The Pfeiffer-phive.vcf file is equivalent to the original Pfeiffer.vcf input file but ordered by the best gene candidates and their variants. Extra information in the filter column to indicate which variants passed or failed particular filters and the Exomiser annotation and scoring in the INFO column is also included. For example, for the causative FGFR2 variant chr10:123256215T>G, Exomiser will add the following information to the INFO column of the output VCF file:

GENE=FGFR2; INHERITANCE=AD; MIM=101600; EXOMISER_GENE=FGFR2; EXOMISER_VARIANT_SCORE=1.0; EXOMISER_GENE_PHENO_SCORE=0.87642866; EXOMISER_GENE_VARIANT_SCORE=1.0; EXOMISER_GENE_COMBINED_SCORE=0.99334514

The Pfeiffer-phive.variants.tsv file contains every variant with its annotations in a tab-separated format. This format can easily be used to integrate Exomiser in pipelines. Printed annotations of variants are the Human Genome Variation Society (HGVS) annotation, the pathogenicity scores, frequencies in the population databases, genotype, functional class of the variant and if the variant passed the filter settings. The Pfeiffer-phive.html file can be opened in a browser for a visual representation of the analysis that is largely equivalent to that seen on the Exomiser website (Fig. 3). In particular, the evidence for the variant scoring based on allele frequency and predicted pathogenicity and the gene score based on the phenotype matching can be explored.

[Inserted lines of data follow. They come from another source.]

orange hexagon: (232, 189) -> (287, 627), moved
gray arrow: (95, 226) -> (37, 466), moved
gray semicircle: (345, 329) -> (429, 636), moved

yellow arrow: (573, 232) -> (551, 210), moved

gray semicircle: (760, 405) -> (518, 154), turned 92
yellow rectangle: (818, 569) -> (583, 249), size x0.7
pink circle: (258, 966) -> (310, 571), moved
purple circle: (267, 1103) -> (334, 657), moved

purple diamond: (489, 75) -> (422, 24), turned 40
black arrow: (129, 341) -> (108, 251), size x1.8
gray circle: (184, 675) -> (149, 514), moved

Step 2B produces equivalent results and files to those in Step 2A, but here the patient phenotypes have only been compared with human phenotype data using a different algorithm (Phenomizer). Again, in Pfeiffer-phenix.genes.tsv, the causative mutation in FGFR2 is the top hit, but this time the phenotype score is the maximum of 1, and the combined score is 0.9979.

Step 2C produces equivalent results and files to those in Step 2A, but here, instead of ranking the candidates based partially on phenotypic similarity, proximity in the interactome to FGFR1, FGF1 and FGF8 is used to assess candidacy. FGFR2 is the top hit in the TSV output file with an ExomeWalker gene score of 0.0210 and a combined score of 0.9887.

In Step 2D, no phenotype information has been entered, none of the genes get scored and therefore ranking is purely based on the variant scores. Hence, in Pfeiffer-no-patient-data.tsv the known causative gene (FGFR2) is on row 31, and it is one of 95 top-ranked candidates, with a variant with a maximum predicted pathogenicity of 1.